• [YOUR INSTRUCTIONS]: Copy each line of the following material that has the string "miscelatura".

• [INFORMATION PROVIDED]:
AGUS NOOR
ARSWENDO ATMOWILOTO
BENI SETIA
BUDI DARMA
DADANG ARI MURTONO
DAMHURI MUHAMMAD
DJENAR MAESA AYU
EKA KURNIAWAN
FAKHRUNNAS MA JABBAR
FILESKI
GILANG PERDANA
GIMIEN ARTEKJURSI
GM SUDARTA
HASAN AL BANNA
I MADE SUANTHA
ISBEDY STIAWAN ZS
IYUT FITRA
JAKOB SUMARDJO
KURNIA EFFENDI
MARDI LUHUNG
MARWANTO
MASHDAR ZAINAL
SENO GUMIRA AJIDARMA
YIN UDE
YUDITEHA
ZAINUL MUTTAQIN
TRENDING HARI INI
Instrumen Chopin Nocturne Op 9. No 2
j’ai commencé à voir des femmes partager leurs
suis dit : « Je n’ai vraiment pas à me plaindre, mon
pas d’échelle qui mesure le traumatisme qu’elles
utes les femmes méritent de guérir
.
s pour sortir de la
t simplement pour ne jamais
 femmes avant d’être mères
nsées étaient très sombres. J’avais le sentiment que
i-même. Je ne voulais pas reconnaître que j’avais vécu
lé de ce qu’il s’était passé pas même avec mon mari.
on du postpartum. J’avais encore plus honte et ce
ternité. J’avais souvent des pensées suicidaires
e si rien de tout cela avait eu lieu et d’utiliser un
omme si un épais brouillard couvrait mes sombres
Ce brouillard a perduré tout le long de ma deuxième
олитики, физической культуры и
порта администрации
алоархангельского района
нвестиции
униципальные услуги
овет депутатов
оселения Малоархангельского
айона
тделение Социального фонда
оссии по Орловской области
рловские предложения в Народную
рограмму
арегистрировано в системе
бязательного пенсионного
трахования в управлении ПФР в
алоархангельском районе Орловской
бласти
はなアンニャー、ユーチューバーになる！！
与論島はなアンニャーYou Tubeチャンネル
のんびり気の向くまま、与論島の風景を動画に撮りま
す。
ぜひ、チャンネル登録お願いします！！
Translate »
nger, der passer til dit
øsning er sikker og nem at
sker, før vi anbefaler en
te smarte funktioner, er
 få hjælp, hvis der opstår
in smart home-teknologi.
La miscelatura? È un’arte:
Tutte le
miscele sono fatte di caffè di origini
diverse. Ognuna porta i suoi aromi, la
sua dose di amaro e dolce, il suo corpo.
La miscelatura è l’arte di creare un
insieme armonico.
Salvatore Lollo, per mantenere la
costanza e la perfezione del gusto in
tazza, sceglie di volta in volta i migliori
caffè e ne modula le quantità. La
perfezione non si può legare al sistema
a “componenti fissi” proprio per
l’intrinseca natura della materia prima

• [SOLVED EXERCISE]:
La miscelatura? È un’arte:
La miscelatura è l’arte di creare un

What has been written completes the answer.